- [Data extracted from a collection]:
- - - -
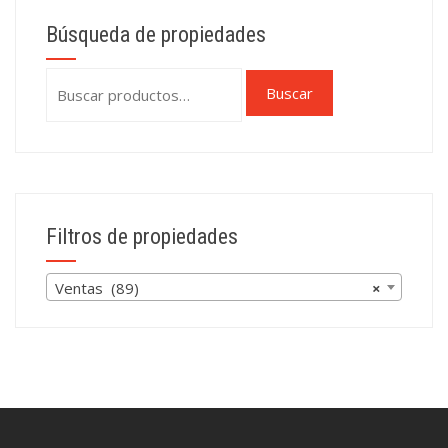
Búsqueda de propiedades
Buscar
Buscar
por:
Filtros de propiedades
Ventas (89)
×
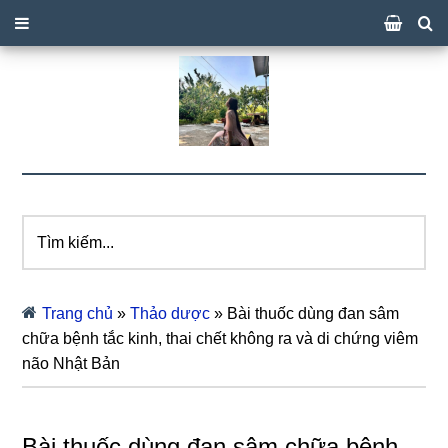
Tìm
kiếm...
Trang chủ
»
Thảo dược
»
Bài thuốc dùng đan sâm
chữa bệnh tắc kinh, thai chết không ra và di chứng viêm
não Nhật Bản
Bài thuốc dùng đan sâm chữa bệnh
- - - -
- [Task statement]:
Above are entries; state the number of lines among them that contain "bệnh", and nothing else.

- [Solution]:
2